The duration of time used to monitor and score your system/service availability. Breaking down your organization's quantitative success rate over consistent time periods is useful internally and can be communicated to customers that you're meeting your goals. See the following information for the max compliance period:

  Logs-based SLO Metrics-based SLO
Maximum compliance period Rolling compliance: 90d

Calendar compliance: 1 Quarter
Rolling compliance: 90d

Calendar compliance: 1 Quarter
Threshold-based SLO definition Supported for window- and request-based evaluation Supported for window-based evaluation only

Use Case

As an example, let's say an eCommerce app considers its checkout service transactions to be successful (good) when completed in less than 500ms. A successful five-minute (5m) time window may be one in which the p99 of latency is less than 500ms.

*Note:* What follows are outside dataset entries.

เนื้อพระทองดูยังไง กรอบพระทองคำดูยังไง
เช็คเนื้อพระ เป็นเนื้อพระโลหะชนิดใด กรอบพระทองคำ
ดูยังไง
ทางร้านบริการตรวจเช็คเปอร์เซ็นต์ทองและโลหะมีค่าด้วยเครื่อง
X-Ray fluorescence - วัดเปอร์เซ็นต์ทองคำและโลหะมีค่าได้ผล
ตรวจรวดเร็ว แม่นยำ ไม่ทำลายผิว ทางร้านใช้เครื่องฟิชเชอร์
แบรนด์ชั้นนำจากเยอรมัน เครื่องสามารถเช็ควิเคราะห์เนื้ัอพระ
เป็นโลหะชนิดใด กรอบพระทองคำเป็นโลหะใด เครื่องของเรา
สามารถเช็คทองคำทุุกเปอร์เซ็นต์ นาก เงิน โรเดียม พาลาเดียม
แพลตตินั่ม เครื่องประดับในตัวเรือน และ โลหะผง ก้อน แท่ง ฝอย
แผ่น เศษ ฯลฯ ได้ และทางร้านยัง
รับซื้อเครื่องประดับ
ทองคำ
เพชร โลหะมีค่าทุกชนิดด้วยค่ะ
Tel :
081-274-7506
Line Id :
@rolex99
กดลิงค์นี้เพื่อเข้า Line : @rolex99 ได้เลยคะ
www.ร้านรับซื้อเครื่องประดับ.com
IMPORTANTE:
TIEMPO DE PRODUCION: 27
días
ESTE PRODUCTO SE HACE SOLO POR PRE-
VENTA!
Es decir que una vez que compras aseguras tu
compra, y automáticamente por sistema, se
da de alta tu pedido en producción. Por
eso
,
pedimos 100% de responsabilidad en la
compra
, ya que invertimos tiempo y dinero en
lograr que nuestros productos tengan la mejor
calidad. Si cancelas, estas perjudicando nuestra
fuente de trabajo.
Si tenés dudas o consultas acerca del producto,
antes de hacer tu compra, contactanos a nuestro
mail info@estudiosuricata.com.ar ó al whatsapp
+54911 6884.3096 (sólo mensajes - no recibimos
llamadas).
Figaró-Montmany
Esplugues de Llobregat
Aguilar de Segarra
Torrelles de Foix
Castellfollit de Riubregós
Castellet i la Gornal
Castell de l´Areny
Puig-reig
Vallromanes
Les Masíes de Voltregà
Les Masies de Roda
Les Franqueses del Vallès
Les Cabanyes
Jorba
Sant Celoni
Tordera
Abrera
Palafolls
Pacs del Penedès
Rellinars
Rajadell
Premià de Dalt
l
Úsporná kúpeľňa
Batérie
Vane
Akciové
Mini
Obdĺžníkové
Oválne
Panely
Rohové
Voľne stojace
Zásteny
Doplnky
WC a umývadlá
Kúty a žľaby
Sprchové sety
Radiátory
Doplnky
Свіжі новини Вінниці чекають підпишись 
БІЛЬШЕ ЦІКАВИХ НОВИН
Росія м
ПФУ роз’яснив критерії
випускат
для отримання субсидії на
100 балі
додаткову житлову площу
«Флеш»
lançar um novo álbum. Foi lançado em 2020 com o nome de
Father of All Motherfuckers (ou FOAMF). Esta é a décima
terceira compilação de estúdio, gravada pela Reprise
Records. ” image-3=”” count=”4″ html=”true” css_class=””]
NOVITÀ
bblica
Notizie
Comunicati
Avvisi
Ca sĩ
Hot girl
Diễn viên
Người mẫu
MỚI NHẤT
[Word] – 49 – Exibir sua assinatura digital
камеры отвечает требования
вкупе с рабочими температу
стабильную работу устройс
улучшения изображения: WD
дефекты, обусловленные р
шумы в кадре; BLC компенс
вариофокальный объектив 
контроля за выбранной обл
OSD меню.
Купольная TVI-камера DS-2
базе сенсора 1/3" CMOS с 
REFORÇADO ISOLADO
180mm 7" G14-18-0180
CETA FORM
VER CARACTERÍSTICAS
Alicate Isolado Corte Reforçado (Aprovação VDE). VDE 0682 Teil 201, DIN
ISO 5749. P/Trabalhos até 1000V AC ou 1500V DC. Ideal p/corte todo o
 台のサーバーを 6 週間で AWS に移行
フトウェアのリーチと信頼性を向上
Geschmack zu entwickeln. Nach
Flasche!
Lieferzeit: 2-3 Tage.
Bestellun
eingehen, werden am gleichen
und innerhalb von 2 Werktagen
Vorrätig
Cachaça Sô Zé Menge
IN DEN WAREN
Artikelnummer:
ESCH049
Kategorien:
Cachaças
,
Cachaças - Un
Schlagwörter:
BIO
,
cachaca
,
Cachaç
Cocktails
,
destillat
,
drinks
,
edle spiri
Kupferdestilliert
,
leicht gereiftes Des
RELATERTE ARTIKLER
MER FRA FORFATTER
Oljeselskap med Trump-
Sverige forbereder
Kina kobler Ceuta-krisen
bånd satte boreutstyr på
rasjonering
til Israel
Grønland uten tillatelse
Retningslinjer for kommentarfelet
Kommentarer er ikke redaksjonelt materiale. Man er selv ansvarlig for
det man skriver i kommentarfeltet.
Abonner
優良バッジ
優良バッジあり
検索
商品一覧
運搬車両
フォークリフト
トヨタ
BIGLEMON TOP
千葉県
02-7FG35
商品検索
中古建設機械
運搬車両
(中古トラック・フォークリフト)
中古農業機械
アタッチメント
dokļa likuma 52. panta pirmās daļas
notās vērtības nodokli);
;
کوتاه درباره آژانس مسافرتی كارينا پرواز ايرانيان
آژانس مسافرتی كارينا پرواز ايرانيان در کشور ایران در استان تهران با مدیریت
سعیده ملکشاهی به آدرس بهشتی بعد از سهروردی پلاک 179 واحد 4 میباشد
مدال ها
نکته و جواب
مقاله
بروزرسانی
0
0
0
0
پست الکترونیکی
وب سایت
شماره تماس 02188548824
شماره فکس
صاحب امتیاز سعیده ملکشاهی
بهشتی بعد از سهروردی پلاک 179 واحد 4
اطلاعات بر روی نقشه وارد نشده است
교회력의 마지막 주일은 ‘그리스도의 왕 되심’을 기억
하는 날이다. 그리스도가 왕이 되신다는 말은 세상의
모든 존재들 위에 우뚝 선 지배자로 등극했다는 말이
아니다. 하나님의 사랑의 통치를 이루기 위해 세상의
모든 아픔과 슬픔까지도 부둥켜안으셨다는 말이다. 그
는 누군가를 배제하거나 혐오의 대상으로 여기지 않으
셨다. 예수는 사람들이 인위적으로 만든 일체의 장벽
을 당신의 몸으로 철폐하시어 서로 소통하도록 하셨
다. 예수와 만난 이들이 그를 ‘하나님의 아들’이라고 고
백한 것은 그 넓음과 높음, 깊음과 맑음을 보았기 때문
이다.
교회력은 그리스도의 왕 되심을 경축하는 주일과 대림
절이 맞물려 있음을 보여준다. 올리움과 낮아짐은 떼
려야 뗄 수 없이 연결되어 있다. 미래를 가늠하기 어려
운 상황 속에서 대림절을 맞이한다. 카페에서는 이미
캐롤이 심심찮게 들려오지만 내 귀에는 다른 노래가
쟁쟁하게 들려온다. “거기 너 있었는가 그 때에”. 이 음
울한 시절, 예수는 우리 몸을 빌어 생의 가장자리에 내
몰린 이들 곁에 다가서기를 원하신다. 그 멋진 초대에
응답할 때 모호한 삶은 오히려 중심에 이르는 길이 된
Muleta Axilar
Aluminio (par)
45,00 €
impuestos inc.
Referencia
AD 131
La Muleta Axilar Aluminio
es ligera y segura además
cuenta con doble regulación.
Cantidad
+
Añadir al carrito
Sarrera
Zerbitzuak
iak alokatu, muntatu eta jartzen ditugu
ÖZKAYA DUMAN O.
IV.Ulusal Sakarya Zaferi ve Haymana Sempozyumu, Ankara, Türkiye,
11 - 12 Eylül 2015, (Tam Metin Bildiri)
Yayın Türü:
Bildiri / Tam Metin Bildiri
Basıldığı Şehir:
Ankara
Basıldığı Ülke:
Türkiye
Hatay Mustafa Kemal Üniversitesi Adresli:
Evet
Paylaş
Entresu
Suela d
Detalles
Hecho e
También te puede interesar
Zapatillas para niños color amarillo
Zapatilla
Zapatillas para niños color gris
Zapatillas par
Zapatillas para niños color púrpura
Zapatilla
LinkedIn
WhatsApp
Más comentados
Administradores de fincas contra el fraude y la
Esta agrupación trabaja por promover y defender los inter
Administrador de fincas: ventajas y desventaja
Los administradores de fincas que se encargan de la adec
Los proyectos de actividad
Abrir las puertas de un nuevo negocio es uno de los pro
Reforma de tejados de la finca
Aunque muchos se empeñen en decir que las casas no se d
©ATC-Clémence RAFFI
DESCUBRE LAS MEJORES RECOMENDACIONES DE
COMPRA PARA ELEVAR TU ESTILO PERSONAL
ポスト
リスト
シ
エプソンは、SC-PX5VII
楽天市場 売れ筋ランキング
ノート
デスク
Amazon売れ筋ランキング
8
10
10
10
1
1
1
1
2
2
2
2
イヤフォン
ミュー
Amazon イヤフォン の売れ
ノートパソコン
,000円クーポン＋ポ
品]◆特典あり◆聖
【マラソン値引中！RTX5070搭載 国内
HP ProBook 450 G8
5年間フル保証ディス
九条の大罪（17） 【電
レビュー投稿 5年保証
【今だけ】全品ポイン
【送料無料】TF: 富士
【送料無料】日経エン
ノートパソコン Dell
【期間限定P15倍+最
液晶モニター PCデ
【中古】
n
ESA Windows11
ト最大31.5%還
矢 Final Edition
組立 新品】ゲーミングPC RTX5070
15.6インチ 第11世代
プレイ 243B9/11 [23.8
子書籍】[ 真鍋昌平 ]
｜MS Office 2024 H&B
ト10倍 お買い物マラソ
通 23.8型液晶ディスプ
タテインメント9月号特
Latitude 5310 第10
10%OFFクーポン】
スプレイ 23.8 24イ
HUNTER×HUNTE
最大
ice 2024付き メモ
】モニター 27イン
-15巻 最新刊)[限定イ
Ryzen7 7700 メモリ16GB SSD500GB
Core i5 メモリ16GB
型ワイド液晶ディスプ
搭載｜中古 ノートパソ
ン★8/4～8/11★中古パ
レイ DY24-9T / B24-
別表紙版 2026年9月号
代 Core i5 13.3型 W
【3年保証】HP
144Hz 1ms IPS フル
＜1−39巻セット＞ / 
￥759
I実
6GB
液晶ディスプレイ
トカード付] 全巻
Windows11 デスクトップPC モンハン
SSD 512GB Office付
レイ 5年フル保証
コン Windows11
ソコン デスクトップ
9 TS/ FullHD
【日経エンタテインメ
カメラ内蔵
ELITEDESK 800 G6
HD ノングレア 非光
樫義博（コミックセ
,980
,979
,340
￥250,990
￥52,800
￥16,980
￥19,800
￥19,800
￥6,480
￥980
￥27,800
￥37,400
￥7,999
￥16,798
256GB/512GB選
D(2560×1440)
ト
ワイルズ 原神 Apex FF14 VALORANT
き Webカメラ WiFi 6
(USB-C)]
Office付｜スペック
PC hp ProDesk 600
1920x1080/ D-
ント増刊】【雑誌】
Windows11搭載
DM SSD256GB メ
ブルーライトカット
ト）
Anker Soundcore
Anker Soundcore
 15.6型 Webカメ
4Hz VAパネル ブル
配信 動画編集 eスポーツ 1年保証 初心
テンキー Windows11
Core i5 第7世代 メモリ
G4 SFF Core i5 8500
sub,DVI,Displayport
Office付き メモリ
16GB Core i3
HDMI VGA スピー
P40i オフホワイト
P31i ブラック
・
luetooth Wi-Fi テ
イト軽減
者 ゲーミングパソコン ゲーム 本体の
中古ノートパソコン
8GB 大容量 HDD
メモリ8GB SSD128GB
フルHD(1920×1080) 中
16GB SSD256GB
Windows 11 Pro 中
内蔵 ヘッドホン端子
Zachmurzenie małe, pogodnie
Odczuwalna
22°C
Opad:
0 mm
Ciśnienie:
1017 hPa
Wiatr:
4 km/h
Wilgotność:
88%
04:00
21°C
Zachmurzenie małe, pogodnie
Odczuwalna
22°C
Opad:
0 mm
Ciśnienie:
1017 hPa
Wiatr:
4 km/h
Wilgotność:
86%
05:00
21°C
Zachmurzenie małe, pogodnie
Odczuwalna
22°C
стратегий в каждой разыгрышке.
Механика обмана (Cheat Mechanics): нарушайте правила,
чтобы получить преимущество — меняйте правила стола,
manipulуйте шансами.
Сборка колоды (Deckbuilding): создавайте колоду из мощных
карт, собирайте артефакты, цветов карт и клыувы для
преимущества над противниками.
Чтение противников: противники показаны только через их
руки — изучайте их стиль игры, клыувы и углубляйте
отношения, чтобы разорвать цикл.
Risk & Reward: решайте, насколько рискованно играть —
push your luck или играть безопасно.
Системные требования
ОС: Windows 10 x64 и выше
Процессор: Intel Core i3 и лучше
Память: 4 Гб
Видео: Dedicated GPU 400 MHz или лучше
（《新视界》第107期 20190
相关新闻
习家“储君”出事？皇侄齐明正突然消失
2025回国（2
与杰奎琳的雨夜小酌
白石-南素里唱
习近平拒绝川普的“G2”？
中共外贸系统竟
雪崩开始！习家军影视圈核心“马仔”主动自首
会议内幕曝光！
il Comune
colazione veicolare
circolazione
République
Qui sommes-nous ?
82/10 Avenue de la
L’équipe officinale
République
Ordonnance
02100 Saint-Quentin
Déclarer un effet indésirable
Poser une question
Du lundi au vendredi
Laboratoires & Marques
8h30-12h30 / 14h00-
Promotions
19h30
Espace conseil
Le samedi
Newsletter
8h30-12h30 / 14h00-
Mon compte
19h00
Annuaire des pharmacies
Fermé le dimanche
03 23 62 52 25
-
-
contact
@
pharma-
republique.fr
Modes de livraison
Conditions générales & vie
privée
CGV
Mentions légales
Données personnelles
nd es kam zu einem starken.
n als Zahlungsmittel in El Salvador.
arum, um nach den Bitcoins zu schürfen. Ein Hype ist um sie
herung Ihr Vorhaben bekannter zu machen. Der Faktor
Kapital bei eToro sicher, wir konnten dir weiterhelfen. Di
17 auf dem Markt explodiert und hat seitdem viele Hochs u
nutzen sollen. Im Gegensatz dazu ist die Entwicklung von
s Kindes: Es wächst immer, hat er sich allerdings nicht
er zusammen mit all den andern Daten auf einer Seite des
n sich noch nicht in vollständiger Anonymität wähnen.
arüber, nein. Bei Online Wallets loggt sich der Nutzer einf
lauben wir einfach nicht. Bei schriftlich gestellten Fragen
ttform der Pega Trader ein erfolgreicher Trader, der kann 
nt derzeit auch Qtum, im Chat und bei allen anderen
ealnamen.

The SLI can be defined as the percentage of successful 5m windows in a compliance period of 30 days (30d) or equal to 99.9% for any month. The number of unsuccessful (bad) transactions we allow as an error budget is 0.1% of these 5m windows in 30d.

The following chart shows our calculations and an example 5m window for the month of January where a number of requests were unsuccessful due to a completions that averaged greater than 600ms:

slo-checkout-example.png

With these calculations, we can configure an SLO, add a monitor, and start managing this and other services with ease. This is just one example. You can develop many different SLOs based on evaluation types (windows-based and request-based), ratios and thresholds for calculations, and error budgets for rolling or calendar compliance periods.

SLOs include all historical data. For example, when you create an SLO with a monthly range part-way into a month, collected historical data to the beginning of that month is also evaluated and displayed.

SLO Evaluation Types

SLOs can be calculated and tracked using windows-based or request-based data. 

  • Window-based SLOs track on a given window of time or interval, such as 5m, 1h, and so on. An SLI calculated against this time will include the percentage of good and bad windows.

  • Request-based SLOs track the percentage of good requests within a compliance period. Request-based SLOs can exhaust the error budget very quickly if you have severe incidents. However, they smooth over SLIs that are unpredictable by focussing SLOs on a longer time range than a windows-based SLO. 

Golden Signal Types

SLIs can be defined by signals such as latency, load, error, bottleneck, throughput, and availability. See the Google SRE Handbook for more information.

Latency

Latency is considered the speed of a service. This is the response of the service to users for different types of actions, including:

  • Interactions: How long a user waits for a response after clicking something, sometimes a read action
  • Write: Saving and changing underlying data to a server, database, or distributed system
  • Background: Backend actions that may not readily be seen or recognized by users, typically for refreshes of data or asynchronous actions

Each of these actions may have different latencies and thresholds for good and bad thresholds. A user may not expect a faster response when writing data versus an interaction to read or retrieve data. You may also have defined latencies for each of these actions, such as a defined median of speed, typical latency, and tail latency.

Error

Systems and services include numerous errors beyond web errors, including custom errors, library errors, API errors, custom services, and edge cases. The errors SLI allows you to track specific errors in your system, focusing on key services or error types, to find and resolve issues. To best manage your SLO for errors, you'll need to clearly define the errors you need to monitor and receive alerts on. Recalculate and refine your SLIs over time to best respond to organization and user needs.

Throughput

Throughput is the amount of processing time by a service or system. Depending on the type of data and service, a data processing system may require more time to process. Bytes per second is a common measurement for processing, and tracking these SLIs can indicate a need for data processing partitions, more support and processors, and so on.

Availability

Availability indicates if a service is working and handling valid requests. Other systems, services, and even virtual storage all have potential metrics to track with SLIs. The other option gives you the ability to include different SLOs based on your specific business needs.